If waiting were a place, it is a hard place to live! There are seasons in life when the ground beneath us feels unsteady. Sometimes we are waiting, longing for answers, praying for doors to open, aching for fulfilment. At other times, we are wandering, uprooted, restless, searching for home in a world that feels transient. Currently, I am waiting for my immigration papers so we can relocate to Canada. We sold our house in anticipation of our move, so we are now homeless and wandering from place to place.

Waiting stretches us physically, emotionally and spiritually. Wandering or being nomadic unsettles us. Yet neither are wasted, for in both God reveals his heart and his hand. Waiting is not silence abandoned. Wandering is not movement without purpose. In both, I realised that God carries his precious children. What am I learning in this season of waiting and wandering?

  1. Trusting God’s Timing and Leading

Abraham waited decades for a child, and though his body withered, God’s promise did not (Rom. 4:19–21). Israel wandered through the wilderness, led not by maps or milestones, but by a pillar of cloud and fire that refused to let them walk alone (Exo. 13:21–22). In waiting, God asks me to trust his timing. In wandering, he asks me to trust his leading and providing. Both remind me that my life is not governed by delay or direction, but by the one who holds all days and all journeys.

Reflective Question: Do we trust God enough to rest in his pace, even when every fibre of our being longs to run ahead?

  1. Purifying Desires, Stripping Away Illusions

Hannah’s years of barrenness drove her to prayer so raw it was mistaken for drunkenness (1 Sam. 1:13–16). In the wilderness, Israel learned daily dependence as manna fell one morning at a time, enough for the day but never to be hoarded (Exo. 16:4). Waiting reveals whether my heart longs more for God’s gift than for God himself. Wandering strips away false securities and shows me that I live not by my own provisions but by his mercy. In both, God clears the clutter of my soul until I learn that he alone is enough.

Reflective Question: If all else were stripped away, would God still be sufficient for us?

  1. Strengthening Faith by Teaching Me to Travel Light

Joseph’s long imprisonment was not wasted time; it was the crucible that shaped him for the palace (Gen. 41:41–43). Israel’s years in the desert were not meaningless wandering; they were training in resilience and obedience (Deu. 8:2–3). In waiting, God strengthens me for the weight of what is to come. In wandering, he teaches me to let go of what cannot be carried into the future. Both seasons prepare me, stretching faith, sharpening endurance, and freeing me from what weighs down the soul.

Reflective Question: What burdens are we still clutching that God is asking us to release so we can walk more freely?

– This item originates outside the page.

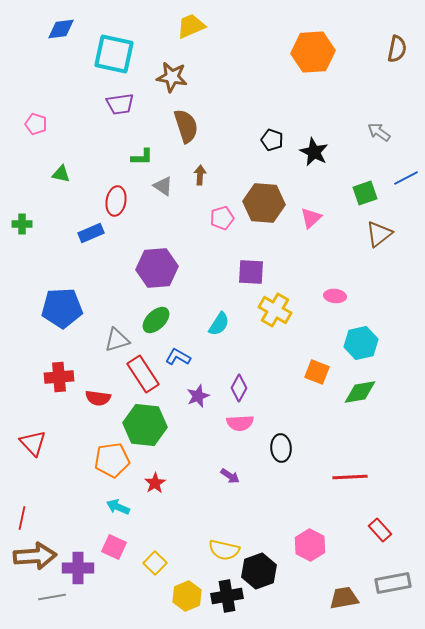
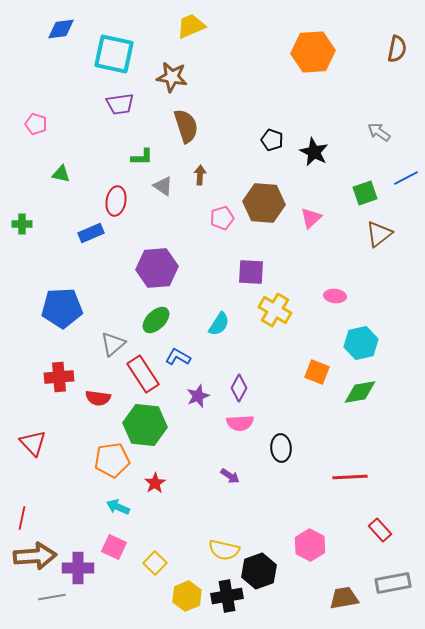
gray triangle at (117, 340): moved 4 px left, 4 px down; rotated 24 degrees counterclockwise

  1. Carried by God’s Faithfulness

Moses reminded Israel, “The Lord your God carried you, as a father carries his child, all the way you went until you reached this place” (Deu. 1:31). Isaiah declared that those who wait on the Lord will rise on wings like eagles, lifted by strength not their own (Isa. 40:31). Whether in waiting or in wandering, the most breath-taking truth is this: I am not carrying myself. Every step I thought I stumbled through alone was upheld by his unseen hand. Every tear I thought unnoticed was caught by him. I am carried, not by my own resolve, but by his relentless faithfulness.

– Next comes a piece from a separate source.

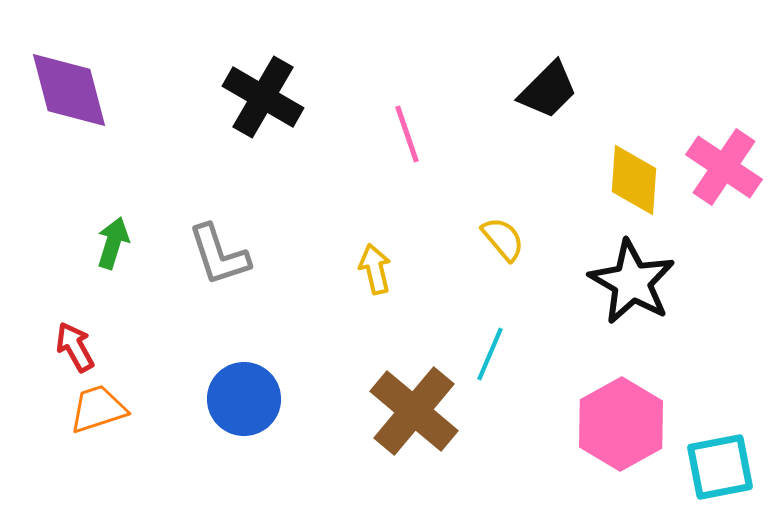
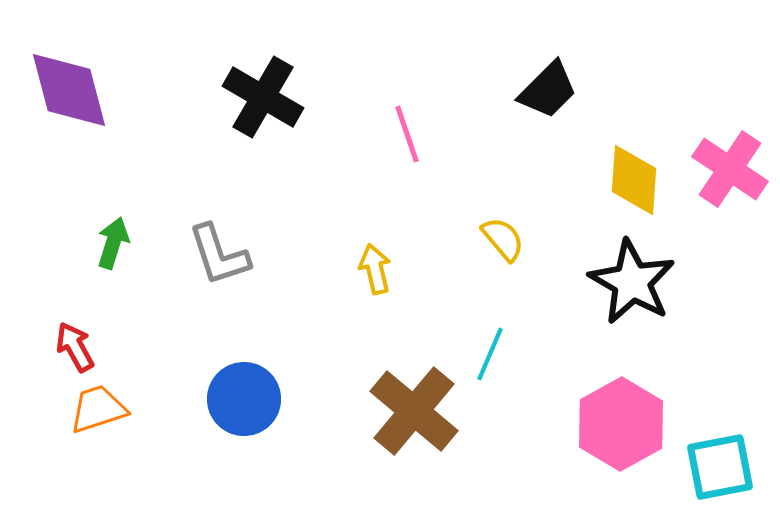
pink cross: moved 6 px right, 2 px down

Reflective Question: When we look back on our journey, can we see the fingerprints of the God who carried us every step of the way?

Friends, waiting and wandering will always feel uncomfortable. They stretch us beyond our strength, shake our illusions of control, and strip us to what is most essential, but they are not wasted. They are the places where God teaches us to trust his timing, to rest in his provision, to travel lightly, and above all, to remember that we are carried.

I once thought waiting meant being forgotten, and wandering meant being lost. But now I see: both are seasons of being led by the faithful God who never lets go.